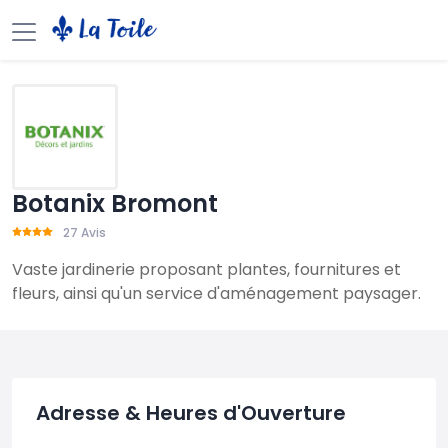
Botanix Bromont
27 Avis
Vaste jardinerie proposant plantes, fournitures et
fleurs, ainsi qu'un service d'aménagement paysager.
Adresse & Heures d'Ouverture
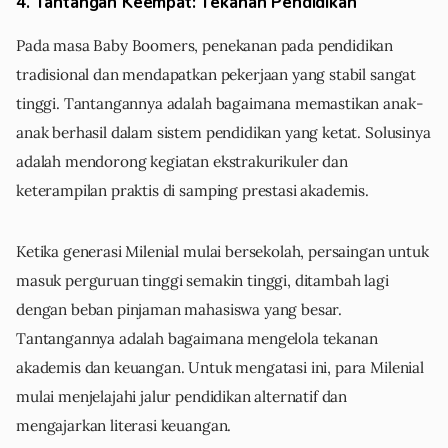
4. Tantangan Keempat: Tekanan Pendidikan
Pada masa Baby Boomers, penekanan pada pendidikan
tradisional dan mendapatkan pekerjaan yang stabil sangat
tinggi. Tantangannya adalah bagaimana memastikan anak-
anak berhasil dalam sistem pendidikan yang ketat. Solusinya
adalah mendorong kegiatan ekstrakurikuler dan
keterampilan praktis di samping prestasi akademis.
Ketika generasi Milenial mulai bersekolah, persaingan untuk
masuk perguruan tinggi semakin tinggi, ditambah lagi
dengan beban pinjaman mahasiswa yang besar.
Tantangannya adalah bagaimana mengelola tekanan
akademis dan keuangan. Untuk mengatasi ini, para Milenial
mulai menjelajahi jalur pendidikan alternatif dan
mengajarkan literasi keuangan.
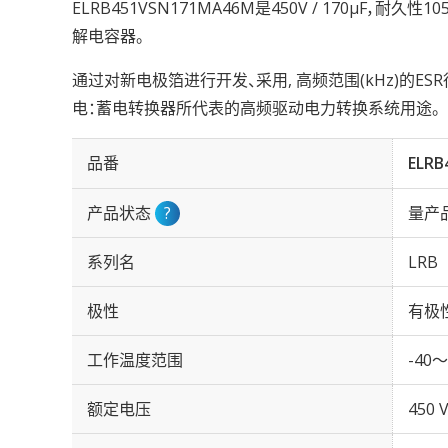
ELRB451VSN171MA46M是450V / 170µF，耐久
解电容器。
通过对新电极箔进行开发、采用, 高频范围(kHz)的
电：蓄电转换器所代表的高频驱动电力转换系统用途。
品番
ELRB
产品状态
?
量产
系列名
LRB
极性
有极
工作温度范围
-40～
额定电压
450 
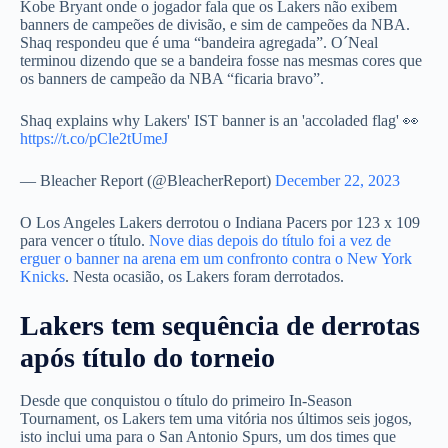
Kobe Bryant onde o jogador fala que os Lakers não exibem
banners de campeões de divisão, e sim de campeões da NBA.
Shaq respondeu que é uma “bandeira agregada”. O´Neal
terminou dizendo que se a bandeira fosse nas mesmas cores que
os banners de campeão da NBA “ficaria bravo”.
Shaq explains why Lakers' IST banner is an 'accoladed flag' 👀
https://t.co/pCle2tUmeJ
— Bleacher Report (@BleacherReport)
December 22, 2023
O Los Angeles Lakers derrotou o Indiana Pacers por 123 x 109
para vencer o título.
Nove dias depois do título foi a vez de
erguer o banner na arena em um confronto contra o New York
Knicks
. Nesta ocasião, os Lakers foram derrotados.
Lakers tem sequência de derrotas
após título do torneio
Desde que conquistou o título do primeiro In-Season
Tournament, os Lakers tem uma vitória nos últimos seis jogos,
isto inclui uma para o San Antonio Spurs, um dos times que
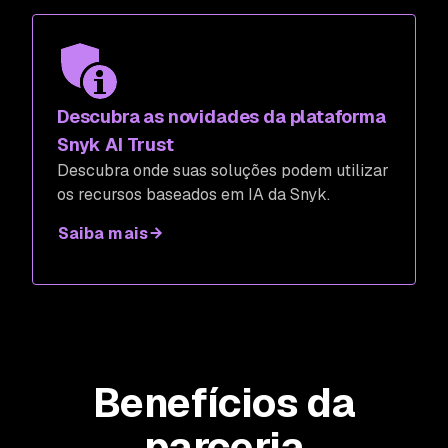
Descubra as novidades da plataforma
Snyk AI Trust
Descubra onde suas soluções podem utilizar
os recursos baseados em IA da Snyk.
Saiba mais
Benefícios da
parceria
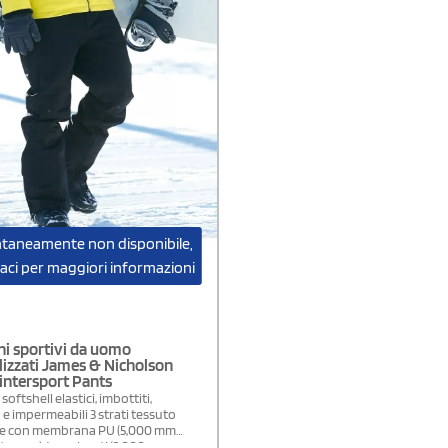
aneamente non disponibile,
aci per maggiori informazioni
ni sportivi da uomo
izzati James & Nicholson
intersport Pants
oftshell elastici, imbottiti,
e impermeabili 3 strati tessuto
le con membrana PU (5,000 mm
acqua), traspiranti (2,000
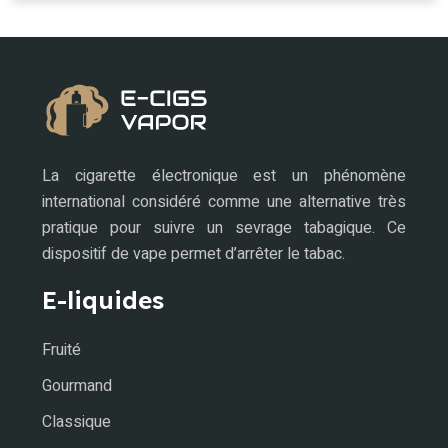
La cigarette électronique est un phénomène
international considéré comme une alternative très
pratique pour suivre un sevrage tabagique. Ce
dispositif de vape permet d’arrêter le tabac.
E-liquides
Fruité
Gourmand
Classique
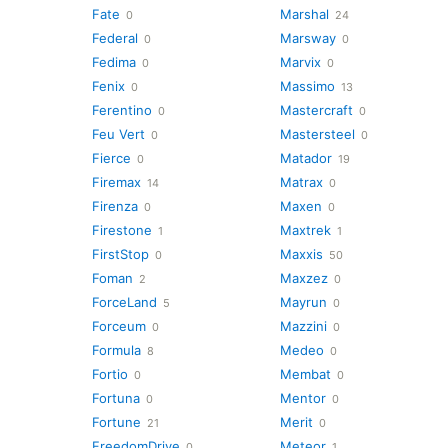
Fate
Marshal
0
24
Federal
Marsway
0
0
Fedima
Marvix
0
0
Fenix
Massimo
0
13
Ferentino
Mastercraft
0
0
Feu Vert
Mastersteel
0
0
Fierce
Matador
0
19
Firemax
Matrax
14
0
Firenza
Maxen
0
0
Firestone
Maxtrek
1
1
FirstStop
Maxxis
0
50
Foman
Maxzez
2
0
ForceLand
Mayrun
5
0
Forceum
Mazzini
0
0
Formula
Medeo
8
0
Fortio
Membat
0
0
Fortuna
Mentor
0
0
Fortune
Merit
21
0
FreedomDrive
Meteor
0
1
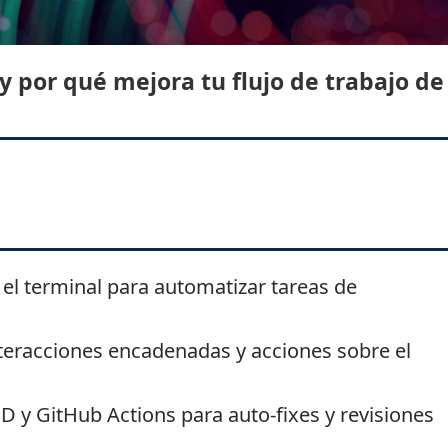
y por qué mejora tu flujo de trabajo de
 el terminal para automatizar tareas de
teracciones encadenadas y acciones sobre el
CD y GitHub Actions para auto-fixes y revisiones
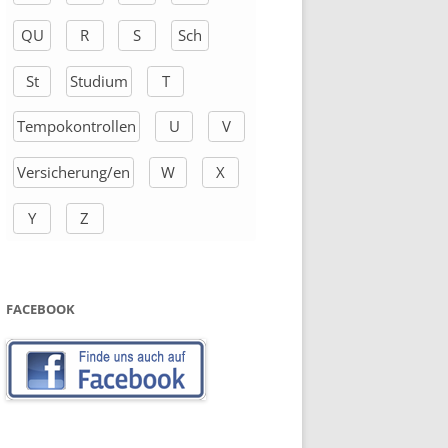
QU
R
S
Sch
St
Studium
T
Tempokontrollen
U
V
Versicherung/en
W
X
Y
Z
FACEBOOK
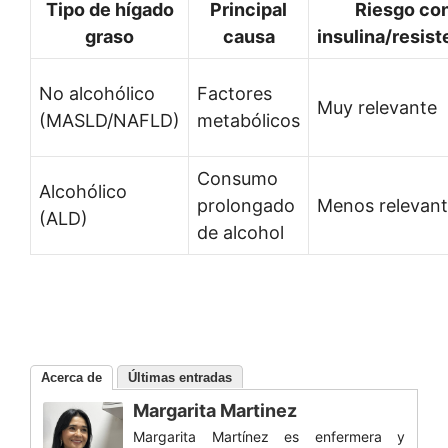
Tipo de hígado
Principal
Riesgo co
graso
causa
insulina/resist
No alcohólico
Factores
Muy relevante
(MASLD/NAFLD)
metabólicos
Consumo
Alcohólico
prolongado
Menos relevan
(ALD)
de alcohol
Acerca de
Últimas entradas
Margarita Martinez
Margarita Martínez es enfermera y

● ● ● ●

## [What is needed]
Using the data above, transcribe exactly the lines between those containing "Desde que conquistou" and "international considéré comme", inclusive, and leave every picture behind.

## [Result for this exercise]
Desde que conquistou o título do primeiro In-Season
Tournament, os Lakers tem uma vitória nos últimos seis jogos,
isto inclui uma para o San Antonio Spurs, um dos times que
Descubra as novidades da plataforma
Snyk AI Trust
Descubra onde suas soluções podem utilizar
os recursos baseados em IA da Snyk.
Saiba mais
Benefícios da
parceria
aneamente non disponibile,
aci per maggiori informazioni
ni sportivi da uomo
izzati James & Nicholson
intersport Pants
oftshell elastici, imbottiti,
e impermeabili 3 strati tessuto
le con membrana PU (5,000 mm
acqua), traspiranti (2,000
La cigarette électronique est un phénomène
international considéré comme une alternative très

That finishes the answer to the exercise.